Ottawa animator and director of Brother Bear dies at 54

Bob Walker, a celebrated Ottawa-raised animator who was nominated for an Academy Award in 2003, passed away from what’s thought to have been a heart attack last week in California.

Walker grew up in Ottawa and graduated from Gloucester High School. An avid doodler and cartoonist, he pursued a degree in animation at Oakville’s Sheridan College and was soon hired at what was then one of the country’s premier animation studios, Atkinson Film-Arts, in Ottawa.

For five years, Walker worked on animated TV shows like Dennis the Menace. After leaving Atkinson, Walker developed a career as a Walt Disney studio layout artist, working on films such as The Rescuers Down Under (1990), Beauty and the Beast (1991), Aladdin (1992), The Lion King (1994), Mulan (1998), and Lilo & Stitch (2002).

The year after Lilo & Stitch, Walker moved on to directing, co-directing the 2003 animated feature Brother Bear. The film was nominated for an Academy Award in the best animated feature category, but lost to Pixar’s Finding Nemo.

Walker had recently retired from the film industry to spend more time with his nine-year-old daughter and pursue more personal art projects.

—Diyyinah Jamora

Mike Duffy trial begins in Ottawa

More than two years after reports surfaced of Mike Duffy’s overspending, the suspended senator’s trial began this week in Ottawa.

Duffy faces allegations from Crown prosecutors that he billed taxpayers for personal trips, and to adopt a puppy and a $10,000 personal trainer, among 31 charges.
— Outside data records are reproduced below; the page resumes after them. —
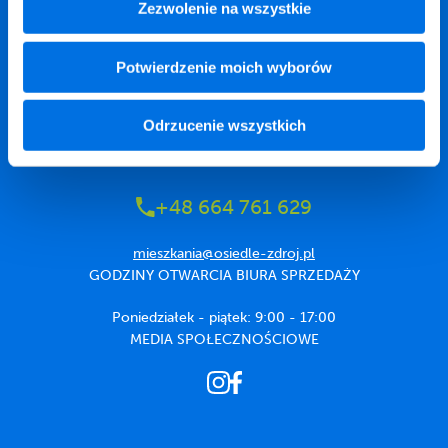
Zezwolenie na wszystkie
Potwierdzenie moich wyborów
ul. Królewska /
róg ul. Sabiny Dembowskiej,
Odrzucenie wszystkich
05-822 Milanówek
+48 664 761 629
mieszkania@osiedle-zdroj.pl
GODZINY OTWARCIA BIURA SPRZEDAŻY
Poniedziałek - piątek: 9:00 - 17:00
MEDIA SPOŁECZNOŚCIOWE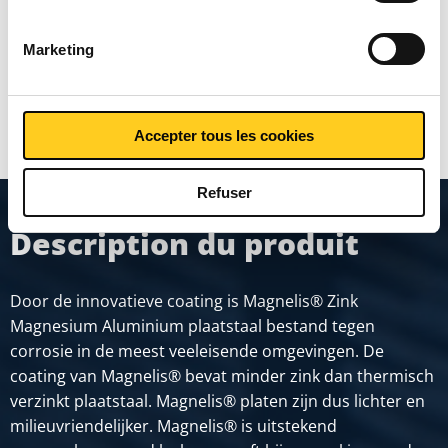
Prix en euro par 0
Marketing
MONTRER PLUS
Accepter tous les cookies
Refuser
Description du produit
Door de innovatieve coating is Magnelis® Zink
Magnesium Aluminium plaatstaal bestand tegen
corrosie in de meest veeleisende omgevingen. De
coating van Magnelis® bevat minder zink dan thermisch
verzinkt plaatstaal. Magnelis® platen zijn dus lichter en
milieuvriendelijker. Magnelis® is uitstekend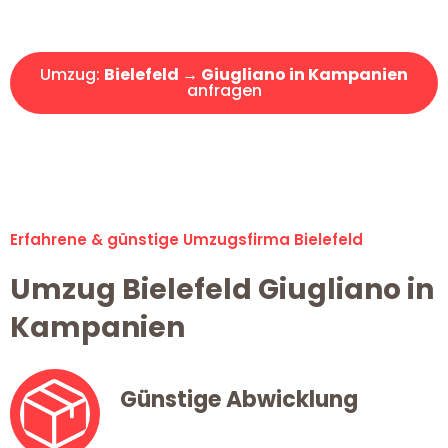
Angebot erhalten in unter 30 Minuten!
Umzug:
Bielefeld → Giugliano in Kampanien
anfragen
Alle Umzugsanfragen sind zu 100% kostenlos & unverbindlich!
Erfahrene & günstige Umzugsfirma Bielefeld
Umzug Bielefeld Giugliano in
Kampanien
Günstige Abwicklung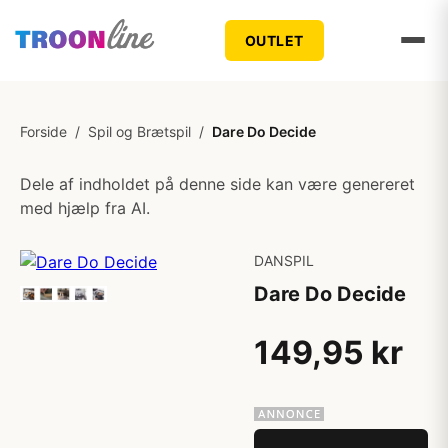
OUTLET
Forside
/
Spil og Brætspil
/
Dare Do Decide
Dele af indholdet på denne side kan være genereret
med hjælp fra AI.
DANSPIL
Dare Do Decide
149,95 kr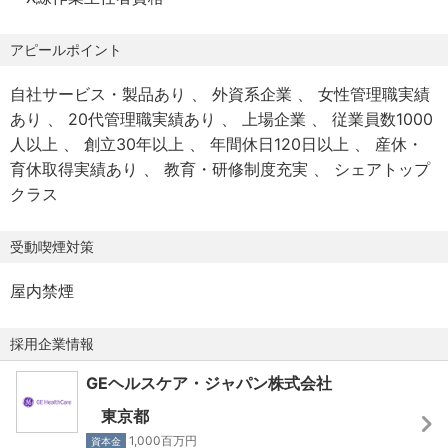
勤務地の希望がございましたら面談時にご相談ください！
アピールポイント
自社サービス・製品あり
外資系企業
女性管理職実績
あり
20代管理職実績あり
上場企業
従業員数1000
人以上
創立30年以上
年間休日120日以上
産休・
育休取得実績あり
教育・研修制度充実
シェアトップ
クラス
受動喫煙対策
屋内禁煙
採用企業情報
GEヘルスケア・ジャパン株式会社
東京都
1,000百万円
資本金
In 2012, Duffy claimed more than $33,000 in living expenses for his home and meals in Ottawa, despite having lived in the city for the past 40 years in the Kanata home he purchased five years before his appointment as a Prince Edward Island senator. After his primary residence, which is supposed to be in PEI, was questioned, Duffy applied for a PEI health card as proof of residency.

Duffy had inappropriately claimed $90,124, which consequently ended the political career of Prime Minister Stephen Harper’s former chief of staff Nigel Wright for providing Duffy with the money to repay the expenses. Duffy was forced out of the Conservative caucus, and was then suspended from the Senate and laid with charges.

Wright faces no charges, but will appear as a Crown witness at Duffy’s trial alongside some of Prime Minister Stephen Harper’s closest former advisers and Conservative senators. Duffy will be tried by judge alone with no jury, and the trial could last 41 days or more.

—Diyyinah Jamora

Ottawa historian finds missing Vimy Ridge soldiers

Norm Christie, an Ottawa historian, is believed to have found the remains of 44 Canadian soldiers  who died during the Battle of Vimy Ridge in April 1917.

The young men, who were members of the Canadian Scottish Regiment, were buried in a shell crater after one of Canada’s most famous military battles. Although their deaths were registered, their corpses were never exhumed and reburied in any of the military cemeteries built after the end of the First World War.

Christie told an audience of more than 200 ,who were gathered at a screening of an episode from his documentary series, The Great War Tour, that Canada had an obligation to give these forgotten soldiers a proper military burial. Christie hopes to raise $100,000 to exhume the soldiers.